The new report, issued by a group of Republican senators, notes that the program lacks a meaningful check on those who apply for the incentive payments. Providers simply self-report that they have met the necessary criteria—no documentary evidence necessary. The report suggests that "this would be like an individual claiming to have won the lottery but not being required to produce the winning lottery ticket in order to collect the payout."
Medicare's Office of the Inspector General (OIG) has warned that this is a potential problem. The OIG issued a report last year saying that Medicare "does not verify the accuracy" of the self-reported information by health providers claiming the incentives prior to payment—and even noted a few examples of providers who had reported themselves eligible, but had not actually met the requirements.
Yet officials at the Center for Medicare and Medicaid Services (CMS) did not agree with the OIG report's conclusion that additional checks prior to payment would be necessary. Why? Because it could delay the program's payments.
Never mind, in other words, whether the money is going to the right people, or being spent effectively. The important thing is that the money is being spent.
Indeed, officials in charge of that program have been explicit about that attitude.
As the new GOP report notes, a senior Medicare official in charge of the health IT program has openly touted its success by pointing to the successful doling out of payments: "In the opening session of the 2012 Office of the National Coordinator for Health IT Annual Meeting, Farzad Moshashari, National Coordinator for Health IT, highlighted how much money has been spent and suggested it was the measure of success of the EHR program. He recognized the CMS staff who have helped facilitate the "$9 billion" that has been provided to states that 'had the highest proportion of eligible [providers] paid.'"

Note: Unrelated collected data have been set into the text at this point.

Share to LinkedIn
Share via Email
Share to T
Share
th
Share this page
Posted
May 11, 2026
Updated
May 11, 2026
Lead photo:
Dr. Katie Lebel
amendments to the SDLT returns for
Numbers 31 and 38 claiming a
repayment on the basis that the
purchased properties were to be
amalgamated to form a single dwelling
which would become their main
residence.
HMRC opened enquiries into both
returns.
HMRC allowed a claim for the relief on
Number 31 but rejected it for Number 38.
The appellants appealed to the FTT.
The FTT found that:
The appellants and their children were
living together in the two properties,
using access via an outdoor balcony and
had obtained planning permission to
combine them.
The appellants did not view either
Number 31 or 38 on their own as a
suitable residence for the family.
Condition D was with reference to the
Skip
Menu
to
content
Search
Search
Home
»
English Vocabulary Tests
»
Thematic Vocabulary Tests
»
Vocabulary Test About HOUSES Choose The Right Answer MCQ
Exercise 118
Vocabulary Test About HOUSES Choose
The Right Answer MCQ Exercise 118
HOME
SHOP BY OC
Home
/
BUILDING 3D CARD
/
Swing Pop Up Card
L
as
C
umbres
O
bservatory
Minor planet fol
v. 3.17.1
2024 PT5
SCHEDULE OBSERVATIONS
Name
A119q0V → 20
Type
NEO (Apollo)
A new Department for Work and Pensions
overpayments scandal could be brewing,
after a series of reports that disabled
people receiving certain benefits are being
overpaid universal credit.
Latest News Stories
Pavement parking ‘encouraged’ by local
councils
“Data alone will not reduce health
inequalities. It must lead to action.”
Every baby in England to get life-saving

Meanwhile, even though providers are getting paid, the program is failing to achieve one of its key goals: interoperability. It's not enough to merely incentivize health providers to install electronic health records systems. For them to work the way the incentive program's boosters had hoped, they also need to be able to easily communicate with each other. That's not happening. As a study by RAND noted earlier this year, "the health IT systems that currently dominate the market are not designed to talk to each other." Instead, they're designed to lock providers into long-term relationships with vendors who maintain expensive proprietary technology systems.
In the end, these health records systems, which were sold as a way to reduce health costs in the long run by facilitating better record keeping and transfer, may end up costing taxpayers money. That's because they make it easier for providers to bill more to Medicare, by assisting them with Medicare's complex billing procedures.